If any more proof were needed that the golden age of Robin Williams is well and truly behind us, take a walk up the aisle with Ken Kwapis' mean spirited comedy Licence to Wed. Donning a dog collar as the holy man from hell, Williams gallops through his usual repertoire of imitations, accents, non-sequiturs and wild gesticulations to wring the life out of Kim Barker, Tim Rasmussen and Vince Di Meglio's second-rate script.

The one-man blitzkrieg of ad-libs and asides becomes wearisome, and so the film introduces a cherubic pint-sized hench-boy to do Williams's bidding. Two scene-stealing show-offs for the price of one - and still we feel short-changed.

Sadie (Many Moore) and Ben (John Krasinski) meet by chance and fall madly in love, deciding to tie the knot within weeks. Ben suggests a wedding in the Caribbean but Sadie confides her lifelong dream to be married at the altar of the family church, St Augustine's, under the care of Reverend Frank (Williams). To that end, Frank insists Ben and Sadie take part in his marriage preparation course, which he claims gives couples the necessary framework to build a thriving relationship. Ben and Sadie agree and Frank and his assistant, Choir Boy (John Flitter), begin their programme of tutorials, lectures and practicals, gradually exposing differences between the lovebirds which threaten to tear the relationship apart.

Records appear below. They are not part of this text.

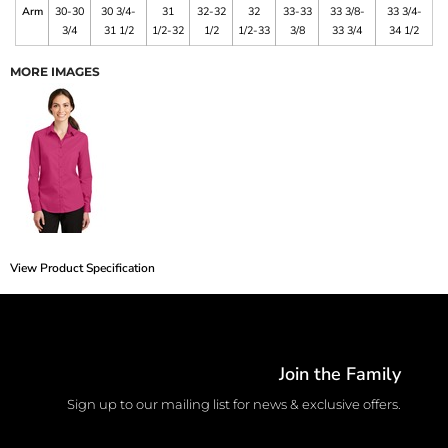
Arm
30-30
30 3/4-
31
32-32
32
33-33
33 3/8-
33 3/4-
3/4
31 1/2
1/2-32
1/2
1/2-33
3/8
33 3/4
34 1/2
MORE IMAGES
View Product Specification
Join the Family
Sign up to our mailing list for news & exclusive offers.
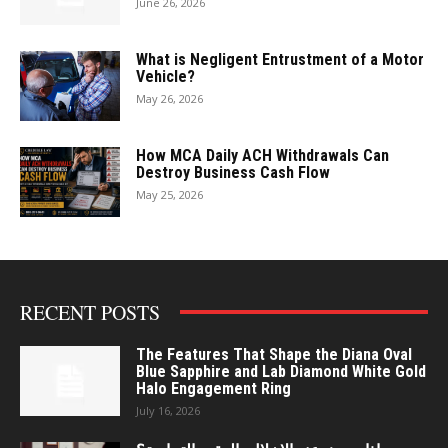
June 26, 2026
What is Negligent Entrustment of a Motor
Vehicle?
May 26, 2026
How MCA Daily ACH Withdrawals Can
Destroy Business Cash Flow
May 25, 2026
RECENT POSTS
The Features That Shape the Diana Oval
Blue Sapphire and Lab Diamond White Gold
Halo Engagement Ring
July 16, 2026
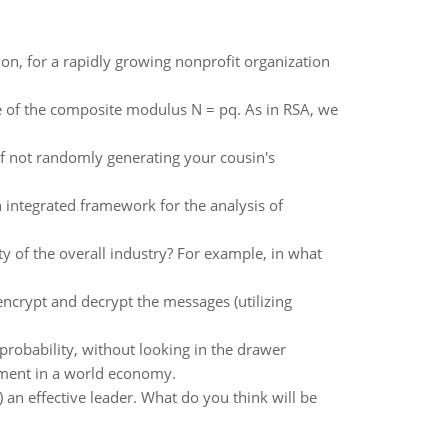
ion, for a rapidly growing nonprofit organization
ce of the composite modulus N = pq. As in RSA, we
of not randomly generating your cousin's
 integrated framework for the analysis of
ty of the overall industry? For example, in what
encrypt and decrypt the messages (utilizing
robability, without looking in the drawer
pment in a world economy.
) an effective leader. What do you think will be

Marriage is an institution and after 91 minutes of Licence to Wed, I was more than ready to be institutionalised.

A padded cell and prescription medication would be a blessed relief from Frank's unpleasant and creepy interest in Ben and Sadie, who don't seem like such an ideal match by the time the end credits roll, accompanied by a selection of unfunny out-takes.

From Frank's narration, it's evident that we're supposed to accept that there is hidden method in his Machiavellian madness, and yet, we're also supposed to root for Ben and Sadie.

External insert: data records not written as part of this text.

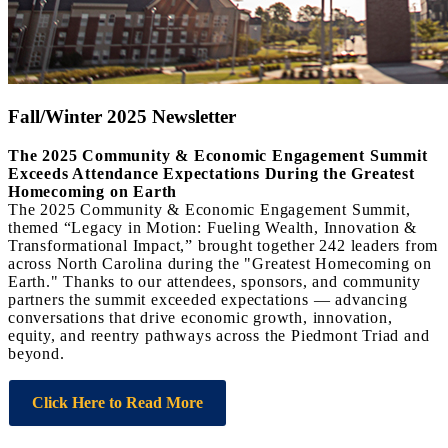
Fall/Winter 2025 Newsletter
The 2025 Community & Economic Engagement Summit
Exceeds Attendance Expectations During the Greatest
Homecoming on Earth
The 2025 Community & Economic Engagement Summit,
themed “Legacy in Motion: Fueling Wealth, Innovation &
Transformational Impact,” brought together 242 leaders from
across North Carolina during the "Greatest Homecoming on
Earth." Thanks to our attendees, sponsors, and community
partners the summit exceeded expectations — advancing
conversations that drive economic growth, innovation,
equity, and reentry pathways across the Piedmont Triad and
beyond.
Click Here to Read More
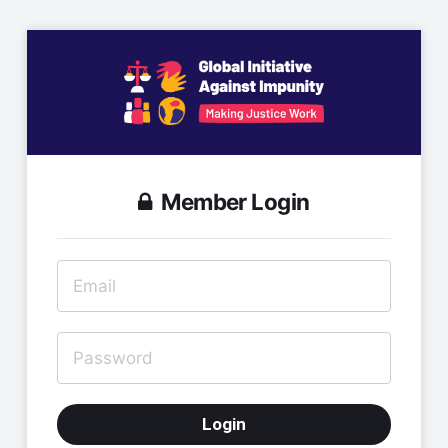
Member Login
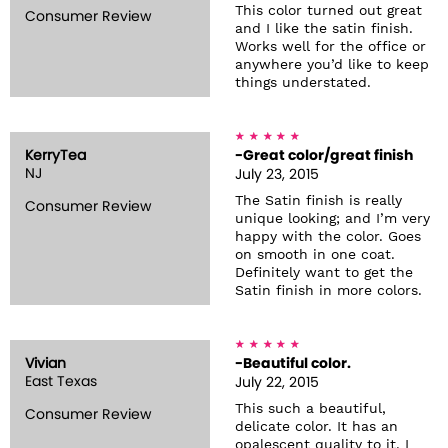
This color turned out great
Consumer Review
and I like the satin finish.
Works well for the office or
anywhere you’d like to keep
things understated.
KerryTea
-Great color/great finish
NJ
July 23, 2015
The Satin finish is really
Consumer Review
unique looking; and I’m very
happy with the color. Goes
on smooth in one coat.
Definitely want to get the
Satin finish in more colors.
Vivian
-Beautiful color.
East Texas
July 22, 2015
This such a beautiful,
Consumer Review
delicate color. It has an
opalescent quality to it. I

The film wants to have its wedding cake and eat it, and consequently we have no sympathy or affection for any of the characters as poor Ben squirms from one embarrassing situation to the next.

Next to Williams's outbursts and mugging, Moore and Krasinski are lifeless and rather insipid, filling their two-dimensional roles with minimum enthusiasm.

Most of the supporting characters are redundant, from Christine Taylor's embittered sister, who has just gone through an acrimonious divorce, to DeRay Davis's best man, who urges Ben to widen his romantic horizons: "There are plenty of fish in the sea. Now is your time to be king barracuda and swim with those sweet tuna!"

"That has got to be the most stupid thing I ever heard," replies Ben wearily.

He speaks too soon - there's at least another 15 minutes of the film to go.